Gov. Mark Dayton Wednesday said he'd like not to start intense budget negotiations until after lawmakers pass joint conference committee bills.

"The House will pass its, the Senate will pass its, and then they'll go to conference committee and they'll pass conference reports, and then at that point we'll have a legislative budget by the majority and I'll have my budget and then we'll begin the negotiation...My hope would be they'd pass the conference committee reports and lay them on the table," Dayton said. "They'll have their budget, I have my budget, and they both are balanced budgets, we'll have our differences and then we can begin to negotiate. I think that's a very reasonable proposal."

That idea could put negotiations weeks out. The House and Senate are still in the process of passing their budget bills and they have significant differences, even though both bodies are controlled by Republicans. The differences in the Health and Human Services, Taxes and Education bills coming out of the two chambers are marked.

Legislative leaders said Wednesday that Dayton's "reasonable proposal" is flawed and would mean blocking some measures on which they could agree until they agree on everything.

"What he's proposing simply doesn't work. It has never been done or proposed as a means of finishing session, primarily that's because procedurally it's impossible to do. In principle we would like to have a governor very engaged in an open process with the House and Senate in the conference committee process and indeed in bills because our goal...is the Legislature agrees to bills the governor can sign," said House Majority Leader Matt Dean, R-Dellwood.

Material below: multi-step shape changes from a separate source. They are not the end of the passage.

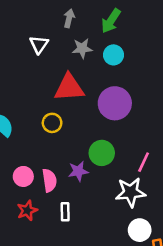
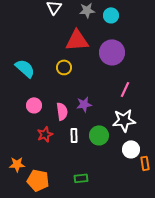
green circle: (102, 153) -> (99, 135), moved
pink line: (144, 162) -> (125, 89), moved
pink circle: (23, 176) -> (34, 105), moved

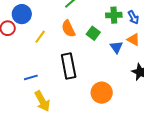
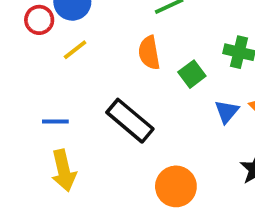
yellow line: (40, 37) -> (75, 50), moved
black rectangle: (69, 66) -> (130, 121), turned -55

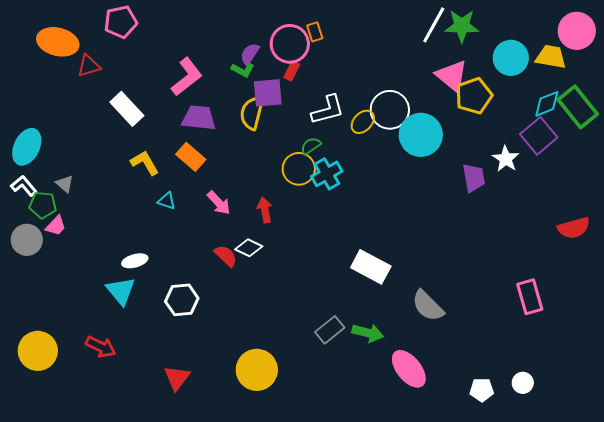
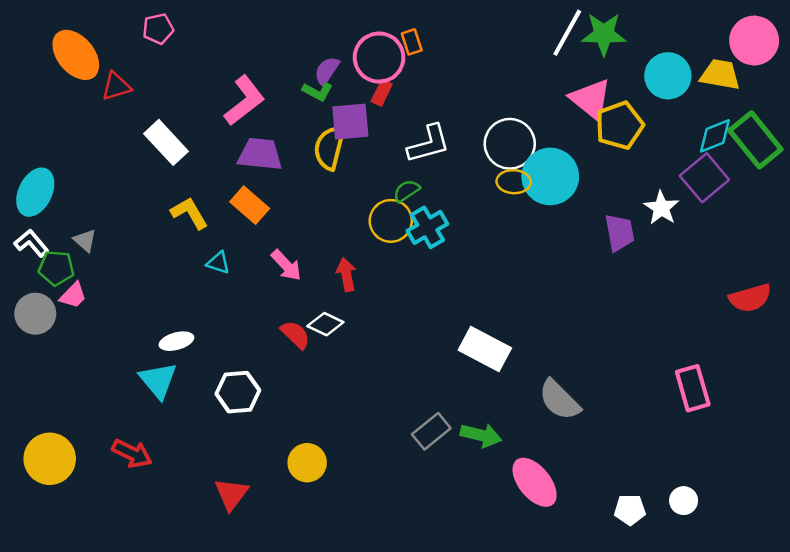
pink pentagon: (121, 22) -> (158, 29), size x0.7
orange ellipse: (58, 42) -> (76, 55), turned 36
yellow ellipse: (363, 122) -> (514, 182), moved, turned 50
yellow circle: (257, 370) -> (307, 463), moved, size x0.7

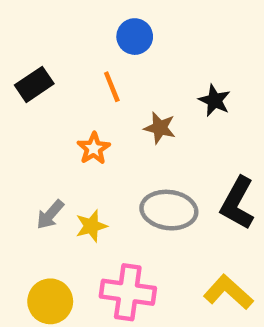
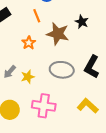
brown star: (160, 128) -> (58, 34), size x1.6

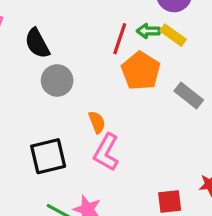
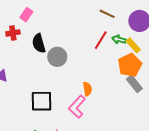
black semicircle: (37, 43) -> (39, 43), moved
orange pentagon: (141, 71) -> (130, 65), moved
orange semicircle: (97, 122) -> (87, 89), moved

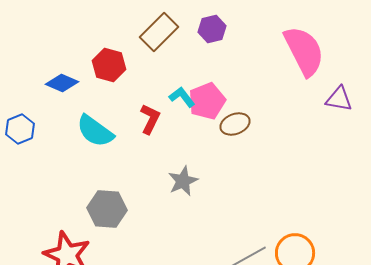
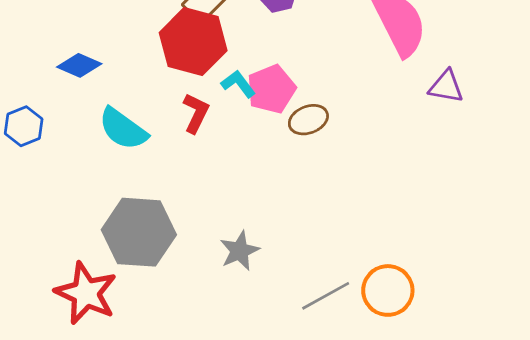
red hexagon: (109, 65) -> (193, 42), moved, size x1.5
gray star: (183, 181) -> (240, 251), moved
gray hexagon: (107, 209) -> (139, 232), size x1.4

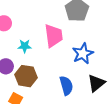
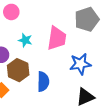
blue semicircle: (66, 86) -> (43, 82), moved

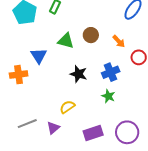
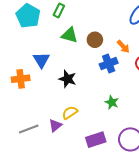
green triangle: (66, 41) -> (70, 35), moved
blue cross: (111, 72) -> (109, 64), moved
black star: (79, 74) -> (68, 79), moved
purple triangle: (53, 128) -> (55, 125), moved

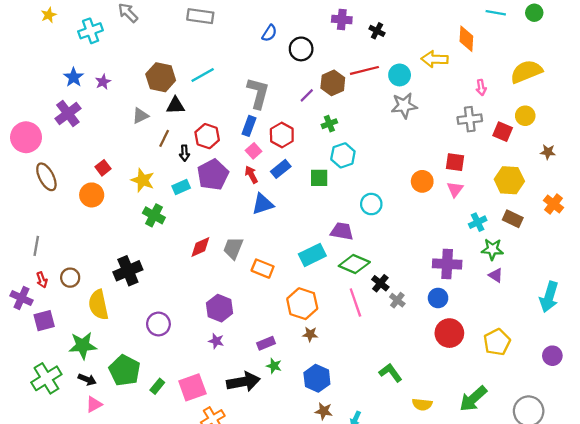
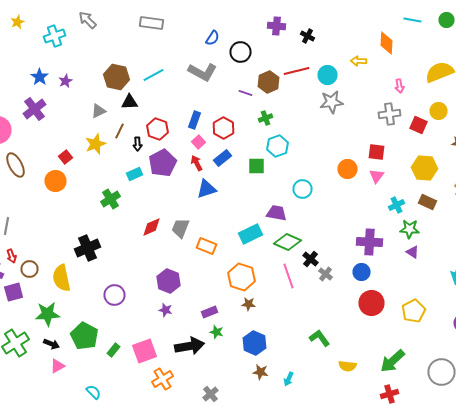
yellow arrow: (435, 59) -> (358, 61), size x0.7
gray L-shape: (258, 93) -> (202, 72), moved, turned 104
purple line: (307, 95) -> (246, 93), turned 64
yellow star: (143, 180) -> (96, 144), moved, turned 30
green cross: (154, 215) -> (110, 199), turned 30
brown circle: (70, 278) -> (30, 269), moved

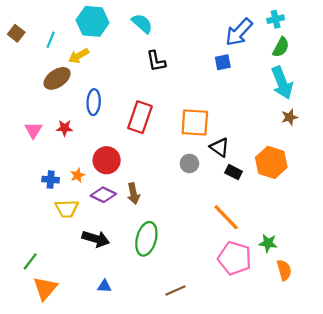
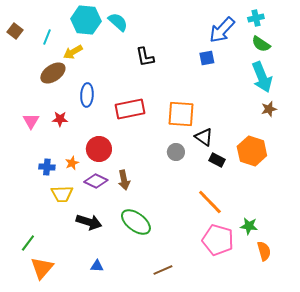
cyan semicircle: (142, 24) -> (118, 22), moved
green semicircle: (281, 47) -> (261, 44), turned 96
red rectangle: (140, 117) -> (130, 109), turned 60
green ellipse: (146, 239) -> (136, 222), turned -68

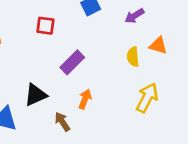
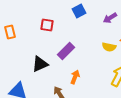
yellow semicircle: (133, 57) -> (109, 47), turned -72
black triangle: (36, 95) -> (40, 64), moved

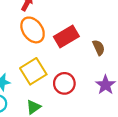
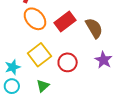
brown semicircle: (99, 48) -> (94, 28), size x1.5

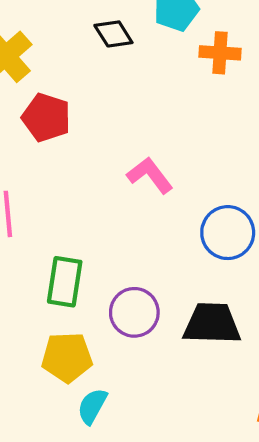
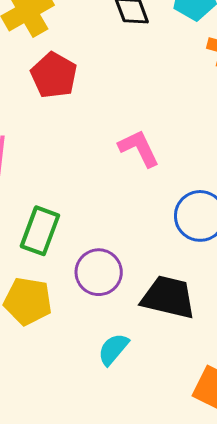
cyan semicircle: (92, 406) -> (113, 349), moved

Senate Deputy Majority Leader Geoff Michel, R-Edina, said he wants to include the governor and his commissioners thoughts long before conference committees.

"We're going to take assistance, compromise, ideas from commissioners now. We need to," Michel said.

But Michel said regardless of procedure, he is hopeful that the "brand new crew" -- the governor and the House and Senate leaders -- who will end up negotiating will do things better than the last crew.

"This has to be different than the last group involved. This has to be just a better atmosphere and, frankly, I think the relationships are much more important than the procedure," he said.

McKenzie Martin is a student at the University of Minnesota interning with the Star Tribune.